Gosling delivers as he always does with a captivating performance, and Nicolas Refn won Best Director at this year’s Cannes Film Festival. The plot reminds me of No Country For Old Men set in modern-day L.A. with a 1980’s feel, and Mulligan is a Michelle Williams doppelganger, who Gosling starred with in last year’s Blue Valentine. Gosling, who starred in Crazy, Stupid, Love. earlier this year, is in The Ides of March, which comes out this Friday, and he and Refn team up again in next year’s Thai thriller, Only God Forgives.

Rating: 5 stars out of 5


I went into this movie with low expectations, mainly because I saw some awful baseball shots in the commercials. I hate sports movies for this reason, and even last year’s The Fighter exhibited unrealistic fight sequences, which really ruin the movie for me.
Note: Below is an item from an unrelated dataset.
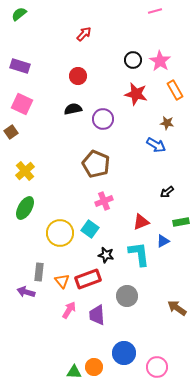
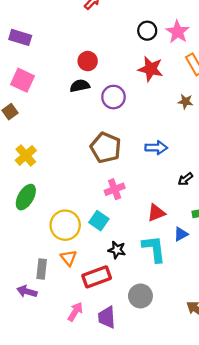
red circle: (78, 76) -> (88, 61), moved
blue arrow: (156, 145) -> (156, 148), moved, turned -30
orange triangle: (62, 281) -> (69, 258), moved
I’m glad that they kept it to an absolute minimum and used mainly historical footage, which totally worked.

The whole format was The Social Network all over again–a winning formula–and that’s not surprising given that Aaron Sorkin got to have his hands on this script. Typical genius dialogue from Sorkin, another flawless adaptation of a true story and another 8+ IMDb rating. A well-executed movie with fine performances by Brad Pitt and Jonah Hill. Sorkin’s projects to be released next year are a TV movie and a musical, Follies, which already has “winner” written all over it.